Auch weitere Initiativen, die den Vorschlag der ehemaligen Kommissionsmitglieder unterzeichnet hatten, meldeten sich zu Wort: "Nur wenn sich das Gesetz ändert, verbessern sich die Gesundheitsversorgung ungewollt Schwangerer und die Rahmenbedingungen für Ärzt*innen, die sie unterstützen. Das ist dringend notwendig", erklärte die Bundesvorsitzende von pro famlia Monika Börding. "Die Abgeordneten des 20. Deutschen Bundestags haben jetzt die historische Chance, ein Gesetz für reproduktive Gesundheit und Selbstbestimmung zu beschließen. pro familia unterstützt diesen Schritt, wie auch internationale Menschenrechtsgremien, Richtlinien der Weltgesundheit und die Mehrheit der Bevölkerung. Alle Fakten liegen auf dem Tisch, alle Argumente sind ausgetauscht. Der Gesetzentwurf muss noch in dieser Wahlperiode zur Abstimmung kommen. Wir fordern alle Mitglieder des Bundestags auf sich dafür einzusetzen und für den Gesetzentwurf zu stimmen."

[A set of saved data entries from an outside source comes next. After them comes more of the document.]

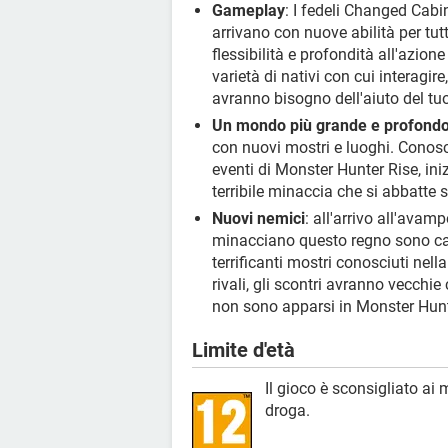
Gameplay
: I fedeli Changed Cabi
arrivano con nuove abilità per tutt
flessibilità e profondità all'azio
varietà di nativi con cui interagi
avranno bisogno dell'aiuto del tuo
Un mondo più grande e profond
con nuovi mostri e luoghi. Conos
eventi di Monster Hunter Rise, ini
terribile minaccia che si abbatte s
Nuovi nemici
: all'arrivo all'avam
minacciano questo regno sono ca
terrificanti mostri conosciuti nell
rivali, gli scontri avranno vecchie
non sono apparsi in Monster Hunt
Limite d'età
Il gioco è sconsigliato ai 
droga.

Terre des Femmes teilte mit: "Generationen von Frauen wurden durch den Paragraf 218 in ihrer Selbstbestimmung eingeschränkt. Seit der Gründung 1981 setzt sich Terre des Femmes dafür ein, dass Schwangerschaftsabbrüche legal zugänglich sind – ohne Hürden, ohne Diskriminierung, ohne patriarchale Bevormundung", so Christa Stolle, langjährige Bundesgeschäftsführerin der Frauenrechtsorganisation und seit den Anfängen Aktivistin für die Legalisierung des Schwangerschaftsabbruchs. "Jetzt endlich ist mit der Neuregelung auch eine Entstigmatisierung in greifbare Nähe gerückt – die Abgeordneten des Bundestags werden die historische Chance haben, über diesen wichtigen und lange überfälligen Schritt für Frauenrechte abzustimmen – sie müssen sie nutzen!"

Auch Doctors vor Choice stellte sich hinter den Gesetzentwurf. Vorstandsmitglied Dr. med. Alicia Baier sagte dazu: "Dieses Gesetz ist notwendig und überfällig. Es setzt grundlegende Forderungen unseres Vereins um und würde zu einer direkten Verbesserung der medizinischen Versorgung von ungewollt Schwangeren führen." Sie fügte hinzu: "Perspektivisch plädieren wir entsprechend den Empfehlungen der WHO für ein Recht auf Beratung statt Beratungspflicht, die Entkriminalisierung auch von Ärzt*innen sowie den Verzicht auf Fristen und Indikationen."

Der Zentralrat der Konfessionsfreien, der den Vorschlag der Fachverbände ebenfalls mitgetragen hatte, machte sich auch für den aktuellen Kompromissvorschlag stark: "Es war ein langer Weg bis zu diesem Punkt. (...) Es gibt breite Unterstützung in der Gesellschaft und von maßgeblichen Verbänden für die Legalisierung des Schwangerschaftsabbruchs. Der Zentralrat der Konfessionsfreien hat weitergehende Forderungen, aber dieser Entwurf bringt Verbesserungen und hat daher unsere Unterstützung." Die stellvertretende Vorsitzende Ulla Bonnekoh rief dazu auf, den eigenen Abgeordneten zu schreiben, im Bundestag werde jede Stimme gebraucht. "Die Expertinnenkommission hält eine Änderung für dringend nötig und rechtlich möglich. Schlechte Gesetze, die im Wesentlichen auf religiösen Überzeugungen beruhen, gehören geändert – der ins Parlament eingebrachte Gesetzentwurf zeigt, wie es geht. Jetzt ist der richtige Zeitpunkt für Veränderung."